These cyclists who turn up the volume in the city

Today, all cities want to be “peaceful”. Public policies in Bordeaux, Lyon, Bourgoin-Jallieu, Annemasse or Paris emphasize the pacification of urban space, thanks to speed limits and the promotion of soft mobility, among others. Reading the measurements, we can already imagine a crossing of Paris nose to the wind, feet on the pedals, whistling Charles Trenet. But, hardly the first verse hummed, at the red light, emerges an unexpected neighbor and not very “appeased”, that one could call the “bike blaster”.
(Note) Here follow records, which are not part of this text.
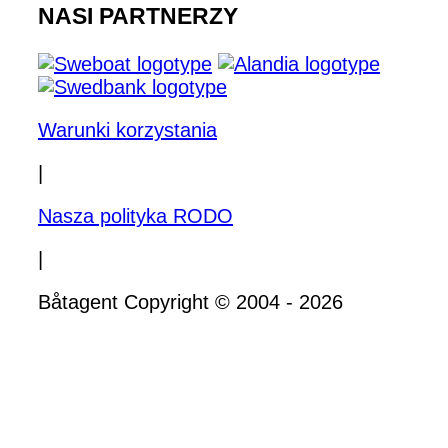
NASI PARTNERZY
Warunki korzystania
|
Nasza polityka RODO
|
Båtagent Copyright © 2004 - 2026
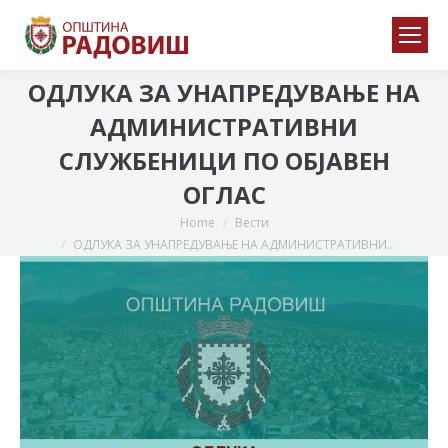
ОДЛУКА ЗА УНАПРЕДУВАЊЕ НА
АДМИНИСТРАТИВНИ
СЛУЖБЕНИЦИ ПО ОБЈАВЕН
ОГЛАС
Home
Вести
You are here:
ОДЛУКА ЗА УНАПРЕДУВАЊЕ НА АДМИНИСТРАТИВНИ…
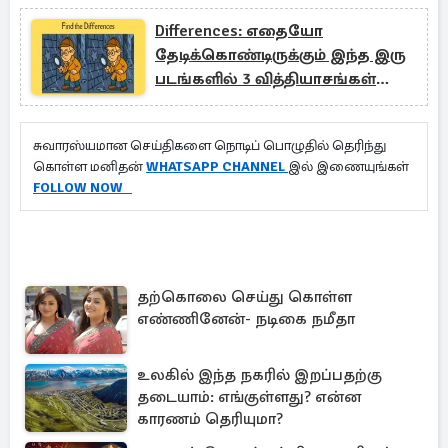
Differences: எதையோ
தேடிக்கொண்டிருக்கும் இந்த இரு
படங்களில் 3 வித்தியாசங்கள்
எங்கே?
சுவாரஸ்யமான செய்திகளை நொடிப் பொழுதில் தெரிந்து
கொள்ள மனிதன்
WHATSAPP CHANNEL
இல் இணையுங்கள்
F
OLLOW NOW
தற்கொலை செய்து கொள்ள
எண்ணினேன்- நடிகை நமீதா
உலகில் இந்த நகரில் இறப்பதற்கு
தடையாம்: எங்குள்ளது? என்ன
காரணம் தெரியுமா?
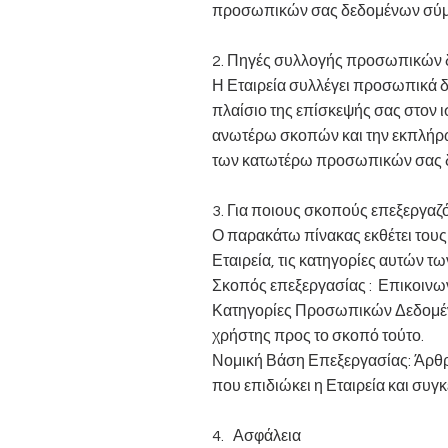
προσωπικών σας δεδομένων σύμφω
2. Πηγές συλλογής προσωπικών
Η Εταιρεία συλλέγει προσωπικά δ
πλαίσιο της επίσκεψής σας στον ι
ανωτέρω σκοπών και την εκπλήρωσ
των κατωτέρω προσωπικών σας δε
3. Για ποιους σκοπούς επεξεργαζό
Ο παρακάτω πίνακας εκθέτει του
Εταιρεία, τις κατηγορίες αυτών 
Σκοπός επεξεργασίας : Επικοινων
Κατηγορίες Προσωπικών Δεδομένω
χρήστης προς το σκοπό τούτο.
Νομική Βάση Επεξεργασίας: Άρθρο
που επιδιώκει η Εταιρεία και συγ
4. Ασφάλεια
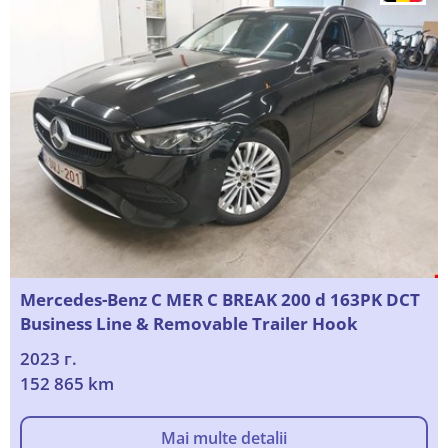
Mercedes-Benz C MER C BREAK 200 d 163PK DCT
Business Line & Removable Trailer Hook
2023 г.
152 865 km
Mai multe detalii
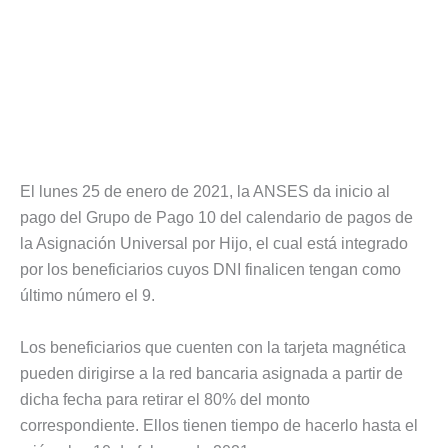
El lunes 25 de enero de 2021, la ANSES da inicio al
pago del Grupo de Pago 10 del calendario de pagos de
la Asignación Universal por Hijo, el cual está integrado
por los beneficiarios cuyos DNI finalicen tengan como
último número el 9.
Los beneficiarios que cuenten con la tarjeta magnética
pueden dirigirse a la red bancaria asignada a partir de
dicha fecha para retirar el 80% del monto
correspondiente. Ellos tienen tiempo de hacerlo hasta el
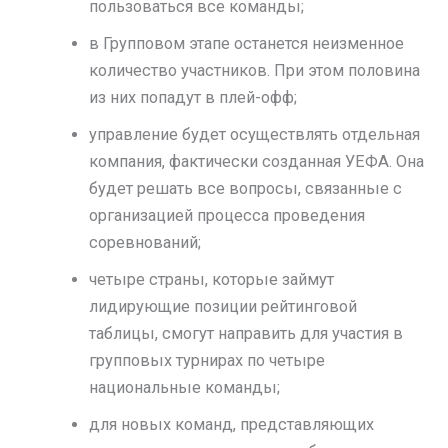
пользоваться все команды;
в Групповом этапе останется неизменное
количество участников. При этом половина
из них попадут в плей-офф;
управление будет осуществлять отдельная
компания, фактически созданная УЕФА. Она
будет решать все вопросы, связанные с
организацией процесса проведения
соревнований;
четыре страны, которые займут
лидирующие позиции рейтинговой
таблицы, смогут направить для участия в
групповых турнирах по четыре
национальные команды;
для новых команд, представляющих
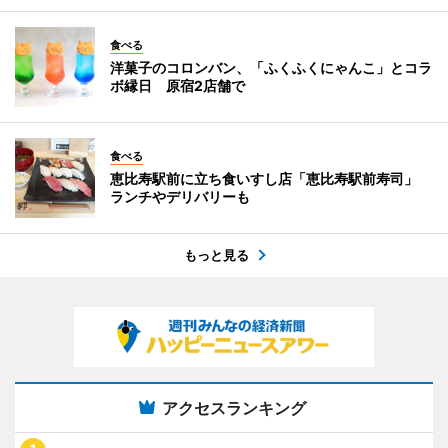
食べる
洋菓子のコロンバン、「ふくふくにゃんこ」とコラ
ボ縁日 原宿2店舗で
食べる
恵比寿駅前に立ち食いすし店「恵比寿駅前寿司」
ランチやデリバリーも
もっと見る
アクセスランキング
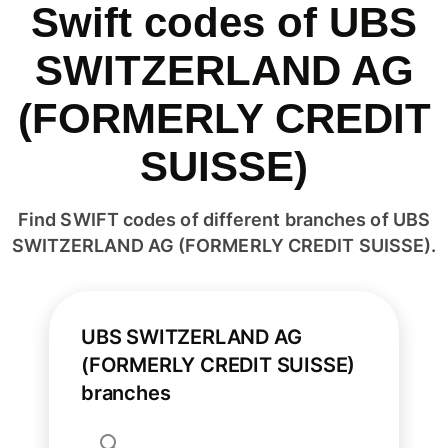
Swift codes of UBS
SWITZERLAND AG
(FORMERLY CREDIT
SUISSE)
Find SWIFT codes of different branches of UBS
SWITZERLAND AG (FORMERLY CREDIT SUISSE).
UBS SWITZERLAND AG
(FORMERLY CREDIT SUISSE)
branches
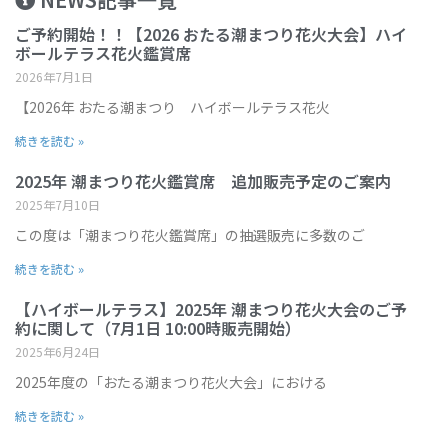
ご予約開始！！【2026 おたる潮まつり花火大会】ハイ
ボールテラス花火鑑賞席
2026年7月1日
【2026年 おたる潮まつり ハイボールテラス花火
続きを読む »
2025年 潮まつり花火鑑賞席 追加販売予定のご案内
2025年7月10日
この度は「潮まつり花火鑑賞席」の抽選販売に多数のご
続きを読む »
【ハイボールテラス】2025年 潮まつり花火大会のご予
約に関して（7月1日 10:00時販売開始）
2025年6月24日
2025年度の「おたる潮まつり花火大会」における
続きを読む »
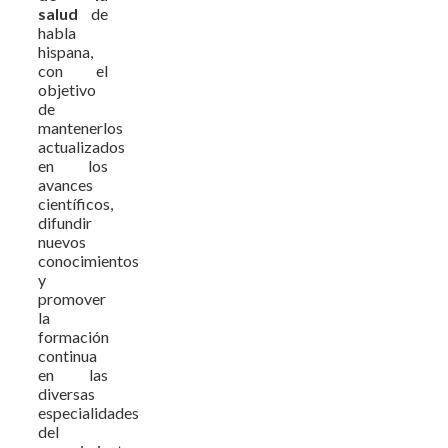
salud
de
habla
hispana,
con el
objetivo
de
mantenerlos
actualizados
en los
avances
científicos,
difundir
nuevos
conocimientos
y
promover
la
formación
continua
en las
diversas
especialidades
del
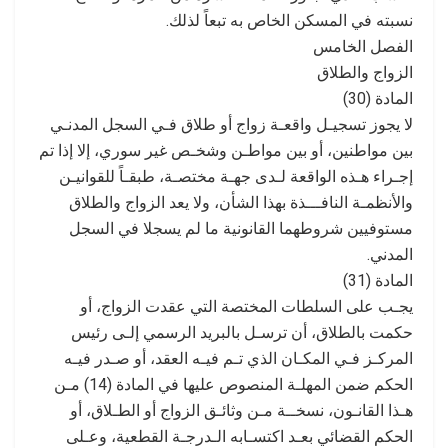
نسبته في المسكن الخاص به تبعاً لذلك.
الفصل الخامس
الزواج والطلاق
المادة (30)
لا يجوز تسجيـل واقعـة زواج أو طلاق فـي السجل المدنـي
بين مواطنين، أو بين مواطـن وشخـص غير سوري، إلا إذا تم
إجـراء هـذه الواقعة لـدى جهـة مختصـة، طبقـاً للقوانيـن
والأنظمـة النافـــذة بهذا الشأن، ولا يعد الزواج والطلاق
مستوفيين شروطهما القانونية ما لم يسجلا في السجل
المدني.
المادة (31)
يجـب على السلطات المختصة التي عقدت الزواج، أو
حكمت بالطلاق، أن ترسـل بالبريد الرسمي إلـى رئيس
المركـز فـي المكـان الذي تـم فيـه العقد، أو صـدر فيـه
الحكم ضمن المهلـة المنصوص عليها في المادة (14) مـن
هـذا القانـون، نسخــة مـن وثائـق الزواج أو الطـلاق، أو
الحكم القضائي بعـد اكتسـابه الـدرجـة القطعية، وعـلى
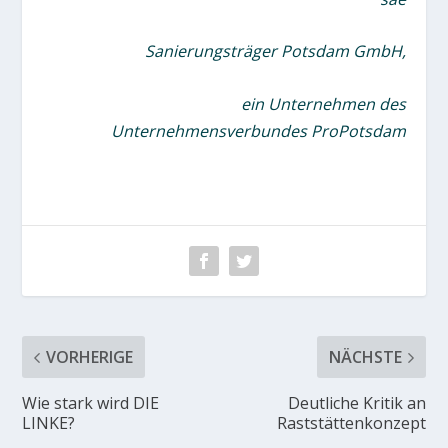
Sanierungsträger Potsdam GmbH,
ein Unternehmen des
Unternehmensverbundes ProPotsdam
VORHERIGE
NÄCHSTE
Wie stark wird DIE
Deutliche Kritik an
LINKE?
Raststättenkonzept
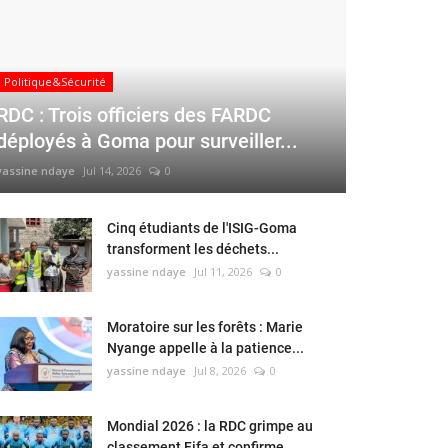
Politique&Sécurité
RDC : Trois officiers des FARDC
déployés à Goma pour surveiller...
yassine ndaye
Jul 14, 2026
0
Cinq étudiants de l'ISIG-Goma
transforment les déchets...
yassine ndaye
Jul 11, 2026
0
Moratoire sur les forêts : Marie
Nyange appelle à la patience...
yassine ndaye
Jul 8, 2026
0
Mondial 2026 : la RDC grimpe au
classement Fifa et confirme...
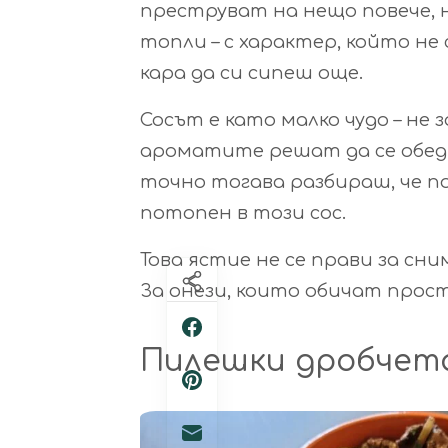
преструват на нещо повече, н
топли – с характер, който не
кара да си сипеш още.
Сосът е като малко чудо – не 
ароматите решат да се обеди
точно тогава разбираш, че по
потопен в този сос.
Това ястие не се прави за сним
За онези, които обичат прост
Пилешки дробчета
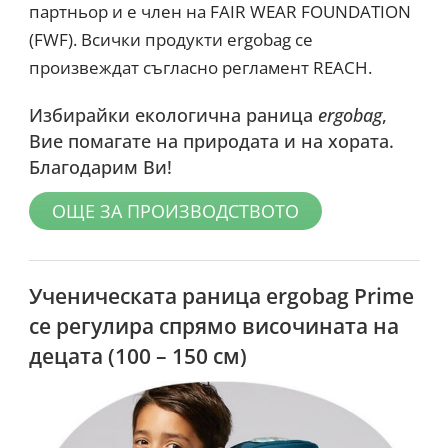
партньор и е член на FAIR WEAR FOUNDATION
(FWF). Всички продукти ergobag се
произвеждат съгласно регламент REACH.
Избирайки екологична раница
ergobag
,
Вие помагате на природата и на хората.
Благодарим Ви!
ОЩЕ ЗА ПРОИЗВОДСТВОТО
Ученическата раница ergobag Prime
се регулира спрямо височината на
децата (100 – 150 см)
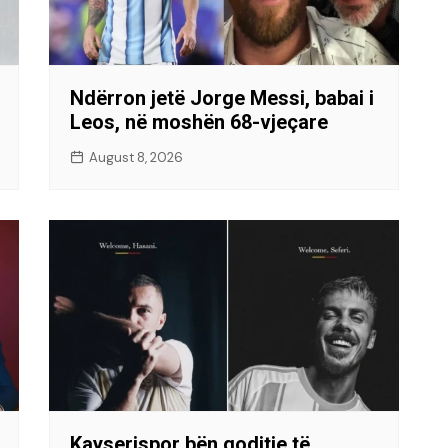
Ndërron jetë Jorge Messi, babai i
Leos, në moshën 68-vjeçare
August 8, 2026
Kayserispor bën goditje të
The blaster bike, or when a cyclist installs a Bluetooth speaker on his handlebars which spits sound at full volume on his immediate surroundings. If you choose, you will come across Carmina Burana (exalted banking framework), Techno-Trance volume 10 from 1995 (fevered mountain biker descended into the urban jungle), Léa Salamé making jokes to MEP Nathalie Loiseau on France Inter (repentant and eco-converted motorist), Orelsan (quadra CSP + who thinks he is cool) or Booba ( pre-teen doing rear wheels on a Vélib’).

A way of life in the “téci”

It is precisely from a Booba clip published in 2020 that we can try to draw the thread of this craze. We find in Sword all the codes of gangsta rap: girl with big breasts and blonde wig wriggling in a boxing ring, men with flashy collars, pit bulls and… bicycles. Instead of a large engine, a group of cyclists filmed by a drone makes figures in the Pablo-Picasso city, in Nanterre. Interviewed on YouTube by Golden (M6 Group) about his participation in the clip, one of the riders declares: “For me, cycling is really a way of life. It’s a real escape. »

The bicycle, the vehicle of choice for rap culture? If it had been released in 2022, the tube of NTM My Benz would perhaps have had as a refrain “In my Véligo go go”… Less bling, but more accessible. It’s also what sings rapper Nahir in his heady track danilo (2020), apology for Jack Daniels in the event of a cannabis breakdown. “Oh yes, I cycle around the tess (I’m bored) / When there’s no more chocolate under cello (in the tess) / We’re khapta under Jack Danilo (oh yes). » In the clip, we actually see him going around his city on an elegant Dutch-type bicycle, while one of his companions brandishes a gun and another, a bottle of whisky.

No wonder, therefore, that said bikes are equipped with a loudspeaker, a transtemporal echo of the mythical ghetto-blaster of the pioneers of American hip-hop. Portable (but heavy) cassette player with vibrant bass, the object accompanied the spread of rap culture around the world. Witness the song by New York rapper LL Cool J released in 1985, I Can’t Live Without My Radioa true ode to his JVC RC-M90 which appears on the album cover: “While my JVC vibrates the concrete (…)/Don’t mean to offend other citizens/But I kick my volume way past 10” (“My JVC rocks the asphalt / I don’t want to shock the other citizens / But I turn the volume up well beyond 10”).